I guess its been gradual, like erosion. It came home to me lately as I have been using the sports pages to reaffirm this truth. The editorial pages are so biased and slanted to one perspective its been obvious there for a long time. But, the sports pages, c’mon man, not there too.
The Chicago Bears have played one exhibition game under their new coach and general manager. I watched the game. The Bears won and the team was obviously more professional. From the head coach to the assistants to the players, they seemed better prepared and on the same page. There was not one positive article about the game in the next day’s Chicago Tribune. Did those guys watch same game I watched. Did they see the World Champion Patriots lose their first game? Do they have any clue what the exhibition season is all about? Is the job of a sportswriter today to find fault with every team and every aspect of sports? Do we cherish their knowledge of the game so much we want their insight into every flaw? From what I see from their profiles and TV appearances, they were mostly what I would have called waterboys back when I played sports. Geeks who hung out with the teams to be a part of the team.
One wrote in a feature article for the Tribune about why the Cubs should not trade for Chase Utley of the Phillies. The cubs are far above 500 and may well make the playoffs due to the job management has done building the team from the minor leagues and not through trades. A remarkable job. Do the Cubs, or the readers of the Tribune, need this smuck’s opinion on how to staff the team? No. Where does this guy come off as the foremost expert about baseball personnel? What has he run other than a word processor?

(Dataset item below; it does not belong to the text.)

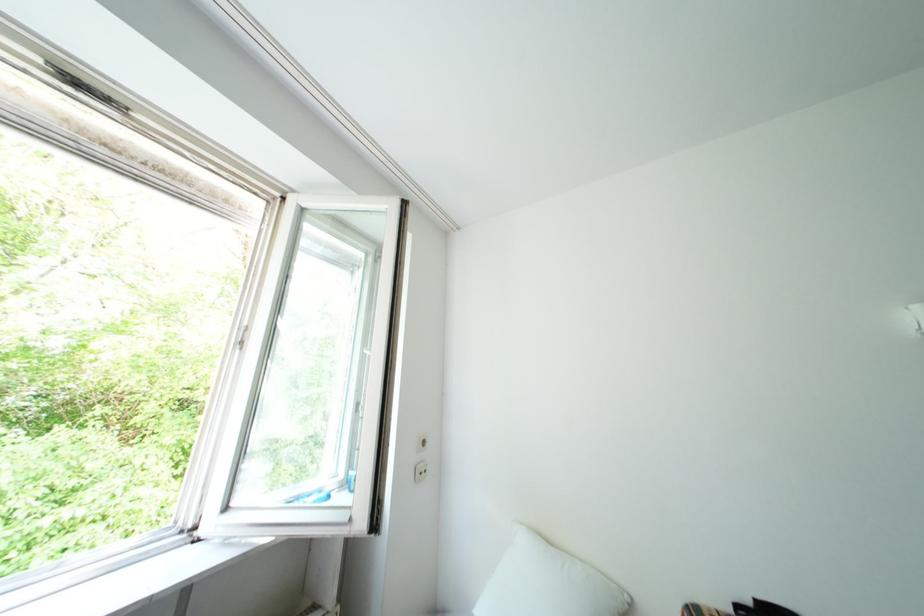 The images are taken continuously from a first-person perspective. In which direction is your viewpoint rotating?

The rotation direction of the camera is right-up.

The attitude of society in general has pervaded the sports pages. We are always quick to fire the coaches and scream at the TV when our teams do poorly. Its part of the fun of being a fan and spectator of the game. But, there was a day when the great sportswriters made writing about sports read like a great novel or even poetry. They wrote about the games and the action and didn’t nit pick the coaches and players and find fault with every aspect of the games. These chopping hacks we have today couldn’t write for the school paper.

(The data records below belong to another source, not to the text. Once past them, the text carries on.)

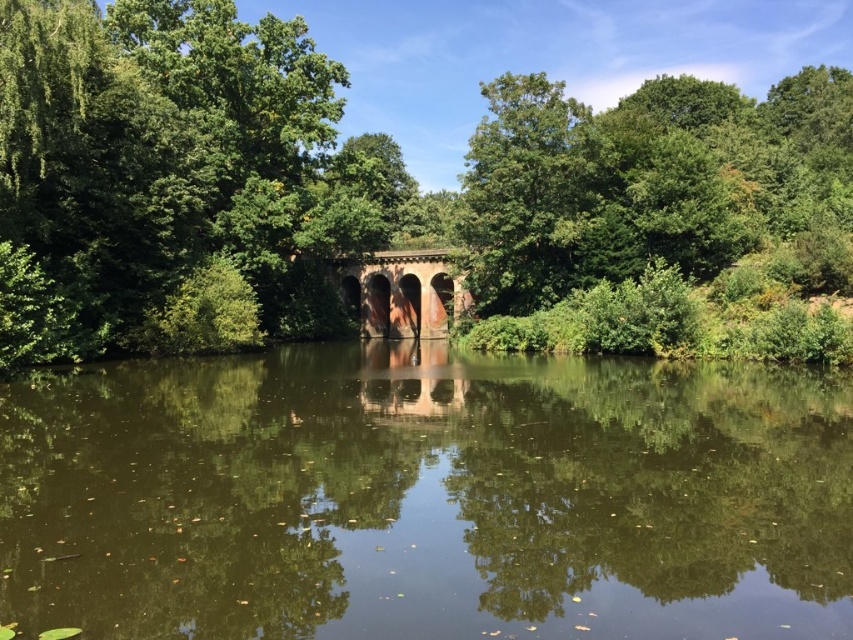 Does green reflective water at center have a larger size compared to rustic stone bridge at center?

No.

Does point (840, 426) come behind point (408, 317)?

No, (840, 426) is in front of (408, 317).

Does point (724, 605) lie behind point (450, 292)?

That is False.

The height and width of the screenshot is (640, 853). In order to click on green reflective water at center in this screenshot , I will do `click(427, 499)`.

Consider the image. Does green reflective water at center have a greater height compared to green leafy tree at center?

No, green reflective water at center is not taller than green leafy tree at center.

Does green reflective water at center appear on the right side of green leafy tree at center?

No, green reflective water at center is not to the right of green leafy tree at center.

Is point (752, 576) positioned after point (659, 339)?

That is False.

The image size is (853, 640). Find the location of `green reflective water at center`. green reflective water at center is located at coordinates (427, 499).

Who is more distant from viewer, (315, 227) or (363, 316)?

The point (363, 316) is behind.

Between green leafy tree at center and rustic stone bridge at center, which one appears on the right side from the viewer's perspective?

Positioned to the right is green leafy tree at center.

Locate an element on the screen. The image size is (853, 640). green leafy tree at center is located at coordinates (390, 198).

The height and width of the screenshot is (640, 853). What are the coordinates of `green leafy tree at center` in the screenshot? It's located at (390, 198).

Like so many of our institutions, it starts at the top. Colleges are breaking our young people with their runaway costs. There is no oversight. School systems the same. Government as well. Its not surprising that the publishers and editors of newspapers do not value journalism. They are hanging on by their fingernails since the Internet is where people get their news. To save the sinking ship they just push more of the same, not something new and unique. So, we get slanted, questionable, nasty, and poorly written articles in our newspapers. Journalists taught by biased university professors who think its appropriate to preach their gospel in the print media.
I’m surprised these fools who pose as sportswriters can gain entry to a locker room without a sidearm or a body guard or both. Its obvious they get zero open discussion from any professional sports figure who must distrust them all. So they sit in their offices and play GM and decide if Chase Utley is a good trade and then expect me to value their worthless opinion.
Grantland Rice once wrote:
Outlined against a blue-gray October sky, the Four Horsemen rode again. In dramatic lore they are known as Famine, Pestilence, Destruction, and Death. These are only aliases. Their real names are Stuhldreher, Miller, Crowley and Layden.”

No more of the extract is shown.